The Descendants is, in a way, your quintessential indie film. You've got Clooney as the charismatic and cantankerous, conflicted lead. There are his troubled, rambunctious daughters who actually provide quite remarkable performances. The plot and setting are both centered around the practical reality of Hawaii instead of our idealized Eden. Then there is Clooney's wife. She's in a coma, having suffered a boating accident that has seemingly brought her life to an end. What unfolds as a result is both terrifyingly visceral and human as well as poignant and funny. It was, though, not a soft and rolling ride.
I really enjoyed the film but I seemed to stand alone in my assessment. My better half didn't really have the wherewithal for this film, especially on Xmas. Her sis was more open to it's tale, with their mother falling closer to my sensibilities. The general consensus, mine included, was that there too little in the movie that served as relief from the soul-crushing sadness. There were times the movies was proudly genuine and heartbreaking. The trailers sold it as more of a quirky comedy, and while there were the occasional moments of levity they were few and far between. A bit more humour would have brought balance to the sine wave of emotional resonance.
Please don't take my callous take on the movie as a total dismissal. There were some great, powerful moments. In particular, Clooney is on fire here as a father, as are the girls playing his daughters. There is a scene early on where he confronts some friends about the futility of his wife's situation that gave me chills due to his delivery, which should be credited to the writer as well. The end was terribly sad, but genuine and believable. It's not a full-on uplifting movie, but The Descendants was a human story with a lot of heart that cut thought the noise and clutter of the holiday offerings by granting peace and silence in its emotional story. Check it out, if you're interested.

11.22.2011

All Right, Place

I'm facing the end of an era and I'm okay with it. 
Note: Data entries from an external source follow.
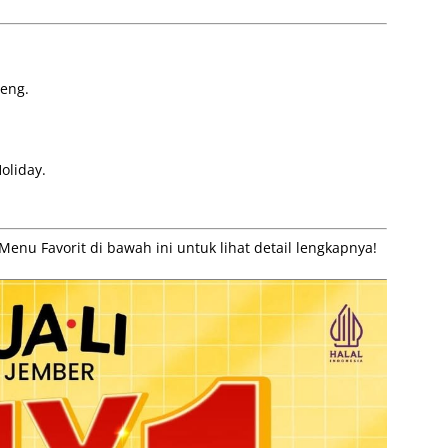
reng.
oliday.
Menu Favorit di bawah ini untuk lihat detail lengkapnya!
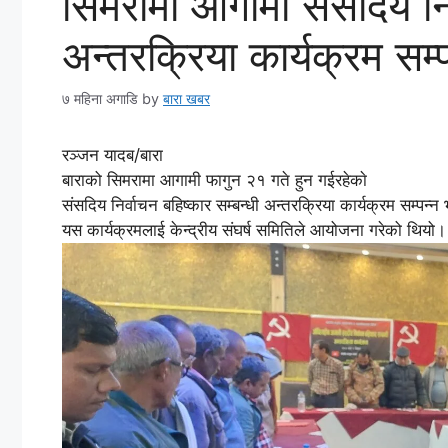
सिमरामा आगामी संसदिय निर्
अन्तरक्रिया कार्यक्रम सम्प
७ महिना अगाडि
by
बारा खबर
रञ्जन यादब/बारा
बाराको सिमरामा आगामी फागुन २१ गते हुन गईरहेकाे
संसदिय निर्वाचन बहिष्कार सम्बन्धी अन्तरक्रिया कार्यक्रम सम्
यस कार्यक्रमलाई केन्द्रीय संघर्ष समितिले आयोजना गरेको थियो।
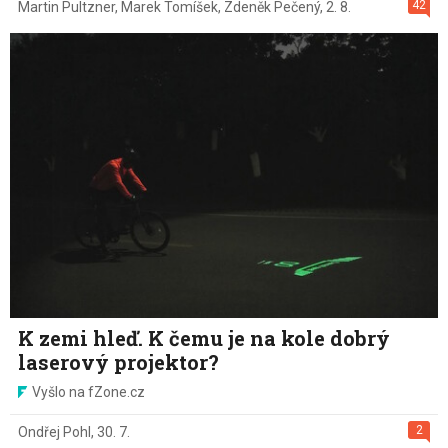
42
Martin Pultzner
,
Marek Tomíšek
,
Zdeněk Pečený
,
2. 8.
K zemi hleď. K čemu je na kole dobrý
laserový projektor?
Vyšlo na fZone.cz
2
Ondřej Pohl
,
30. 7.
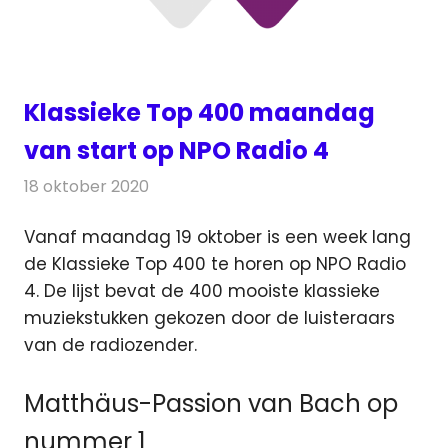
Klassieke Top 400 maandag
van start op NPO Radio 4
18 oktober 2020
Redactie
Radionieuws
Vanaf maandag 19 oktober is een week lang
de Klassieke Top 400 te horen op NPO Radio
4. De lijst bevat de 400 mooiste klassieke
muziekstukken
gekozen door de luisteraars
van de radiozender.
Matthäus-Passion van Bach op
nummer 1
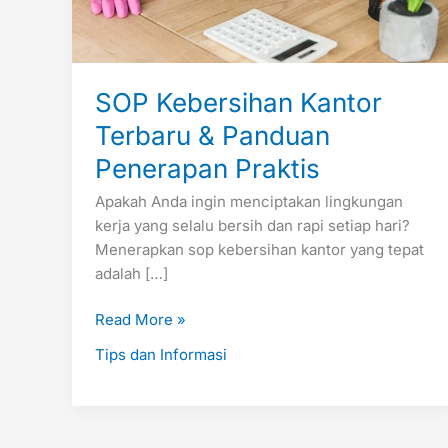
SOP Kebersihan Kantor
Terbaru & Panduan
Penerapan Praktis
Apakah Anda ingin menciptakan lingkungan
kerja yang selalu bersih dan rapi setiap hari?
Menerapkan sop kebersihan kantor yang tepat
adalah […]
Read More »
Tips dan Informasi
It's a personal era, I should clarify. For the last five years I've called Uptown my home. I've had fantastic times here - amazing memories with my better half. Crazy nights out. Adventures with friends. I've seen shows that were to die for. Block parties that enveloped the entire neighborhood. I got engaged here. We got married here. I've seen landmarks come and go. I still miss the Uptown Bar. It's not a bad thing, this change. It's a necessary one. As I've grown older, the world has changed around me. Most of my friends have moved away or moved to the suburbs. I don't go out as much, these days. While I love the accessibility and convenience of the stores and night-life, I'm tired of dudes on motorcycles roaring past my place all night during the summer. Makes it hard to have a conversation some times. I'm ready to go, but that doesn't mean I'm not feeling a little sad about leaving a place I've called home for the better part of a decade. 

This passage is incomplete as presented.